Statistical analysis was performed using the GLM procedure of SAS (1988) for a 2 x 3 factorial experiment blocked by initial weight. The model contained effects due to block, period, corn processing, fiber source, and the corn processing x fiber source interaction. Animal served as the experimental unit. Treatment means were compared using the PDIFF statement of SAS (1988) when protected by a significant (P < 0.05) F-value.
Research protocols concerning animal care followed guidelines recommended in the Guide for the Care and Use of Agricultural Animals in Agricultural Research and Teaching (Consortium, 1988).
There were no significant (P > 0.05) corn processing x fiber source interactions. Therefore, only the main effects of corn processing and dietary fiber source have been reported. The apparent digestibilities of dry matter (DM), organic matter (OM), and NDF were greater (P < 0.001) for WSC compared with ground corn in high-concentrate diets (Table 2). Anderson et al. (1988) suggested that the smaller particle size of ground feedstuffs would cause a greater surface area and result in potentially higher digestion compared with whole feedstuffs. However, the data obtained in this study indicated that other factors also were involved. Heating during processing (grinding and pelleting) may result in decreased digestibility due to structural changes from heat through formation of Maillard products where a reaction between sugar aldehyde groups and free amino groups makes dietary protein unavailable in the rumen. Furthermore, Anderson et al. (1988) found the DMD of a ground soyhull diet to be lower than that of a whole soyhull diet and attributed this finding to the fact that digestibility is inversely related to the rate of passage. Therefore, it may be that the greater apparent digestibility of WSC compared with ground corn in the present study was due to an increased ruminal retention time of the WSC. Furthermore, WSC has a "fiber effect" on ruminal papillae, which can lead to greater surface area for absorption of volatile fatty acids compared with processed corn. This effect is thought to be the result of physical stimulation of the papillae similar to what is observed on forage diets.
Peanut hulls resulted in decreased (P < 0.01) DM, OM, and NDF digestibilities compared with the control and SBH diets (Table 2). The PH would be expected to have a low digestibility due to their higher lignin (22 to 24%) content.

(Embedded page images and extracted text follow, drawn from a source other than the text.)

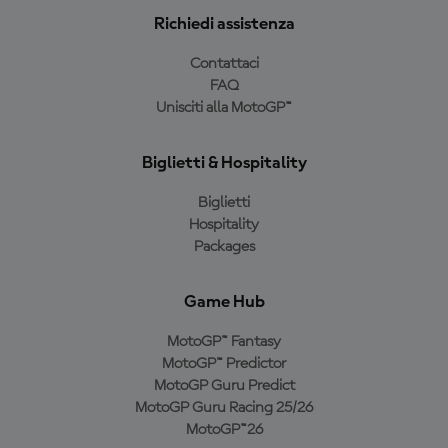
Richiedi assistenza
Contattaci
FAQ
Unisciti alla MotoGP™
Biglietti & Hospitality
Biglietti
Hospitality
Packages
Game Hub
MotoGP™ Fantasy
MotoGP™ Predictor
MotoGP Guru Predict
MotoGP Guru Racing 25/26
MotoGP™26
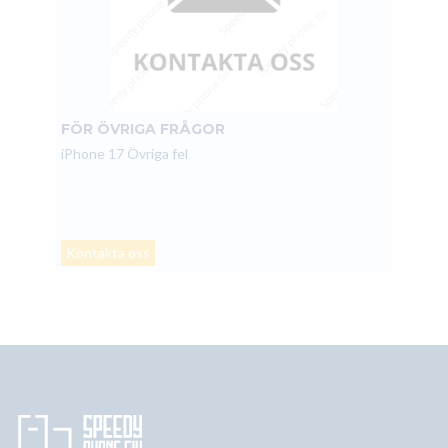
FÖR ÖVRIGA FRÅGOR
iPhone 17 Övriga fel
Kontakta oss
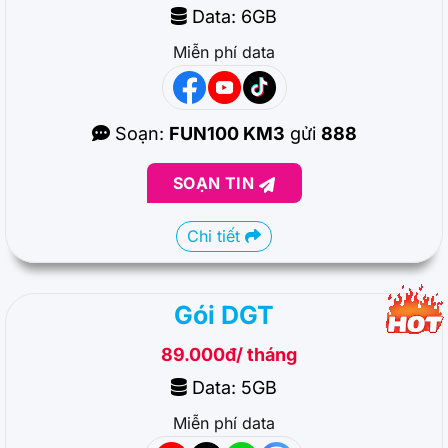
Data: 6GB
Miễn phí data
Soạn:
FUN100 KM3
gửi
888
SOẠN TIN
Chi tiết
Gói DGT
89.000đ/ tháng
Data: 5GB
Miễn phí data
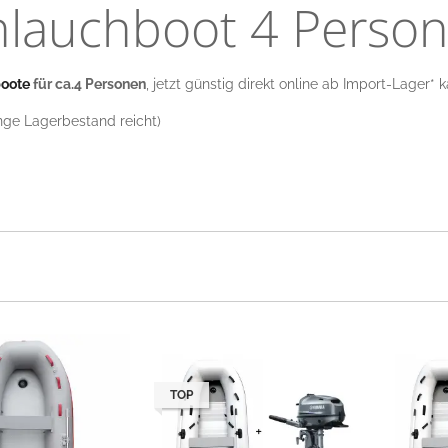
hlauchboot 4 Perso
boote
für ca.4 Personen
, jetzt günstig direkt online ab Import-Lager* ka
ange Lagerbestand reicht)
TOP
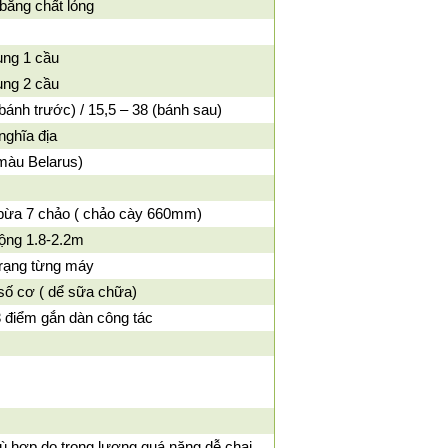
bằng chất lỏng
ụng 1 cầu
ụng 2 cầu
(bánh trước) / 15,5 – 38 (bánh sau)
nghĩa địa
màu Belarus)
bừa 7 chảo ( chảo cày 660mm)
rộng 1.8-2.2m
trạng từng máy
số cơ ( dể sữa chữa)
 điểm gắn dàn công tác
ù hợp do trọng lượng quá nặng dễ chai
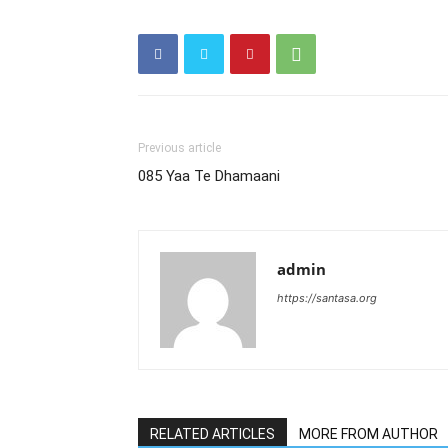
Previous article
085 Yaa Te Dhamaani
admin
https://santasa.org
RELATED ARTICLES
MORE FROM AUTHOR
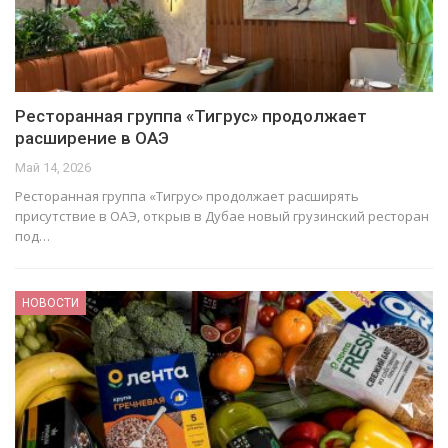
Ресторанная группа «Тигрус» продолжает
расширение в ОАЭ
Май 14, 2026
Ресторанная группа «Тигрус» продолжает расширять
присутствие в ОАЭ, открыв в Дубае новый грузинский ресторан
под…
НОВОСТИ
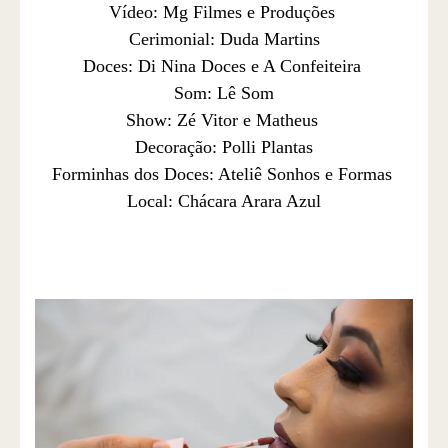
Vídeo: Mg Filmes e Produções
Cerimonial: Duda Martins
Doces: Di Nina Doces e A Confeiteira
Som: Lê Som
Show: Zé Vitor e Matheus
Decoração: Polli Plantas
Forminhas dos Doces: Ateliê Sonhos e Formas
Local: Chácara Arara Azul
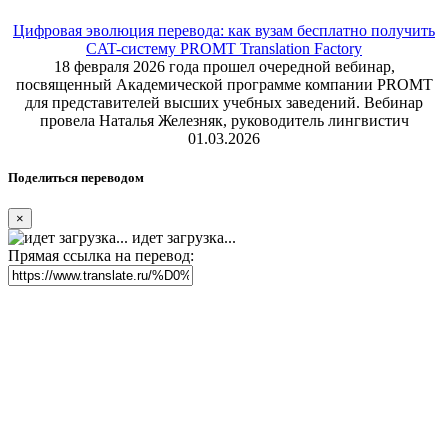
Цифровая эволюция перевода: как вузам бесплатно получить
CAT-систему PROMT Translation Factory
18 февраля 2026 года прошел очередной вебинар,
посвященный Академической программе компании PROMT
для представителей высших учебных заведений. Вебинар
провела Наталья Железняк, руководитель лингвистич
01.03.2026
Поделиться переводом
×
идет загрузка...
Прямая ссылка на перевод:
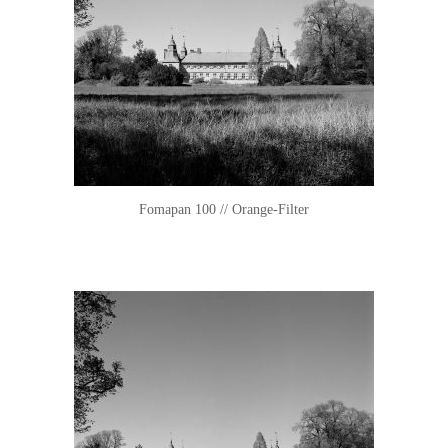
Fomapan 100 // Orange-Filter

Lambs fed WSC had greater apparent N digestion (%), true N digestion (%, P < 0.001), N retention (g/day, P < 0.01), % of N intake (P < 0.01), and % of N digested (P < 0.05) compared with lambs fed ground corn (Table 3). Fecal N (g/day) was greater (P < 0.001) for ground corn compared with whole corn (Table 3). The greater fecal N with ground corn was an indication of increased mucosal cell sloughing in the intestines compared with whole corn. Other possibilities included an inability of the enzymes in the small intestine to degrade a larger supply of ruminal bypass feed protein and increased large intestine bacterial production. Urinary N (g/day), on the other hand, was greater (P < 0.05) for whole corn compared with ground corn (Table 3). Nitrogen intake was greater for lambs consuming whole corn diets, which helps explain the greater urinary N. Furthermore, the increased urinary N with whole corn indicated that the N was absorbed and metabolized prior to excretion. Murphy et al. (1994) reported no differences in nitrogen digestion in cattle when WSC was compared with rolled corn. No dietary fiber resulted in a greater N intake (g/day, P < 0.01) compared with SBH and PH; however, there were no differences (P > 0.10) in diet digestibility due to fiber (Table 3).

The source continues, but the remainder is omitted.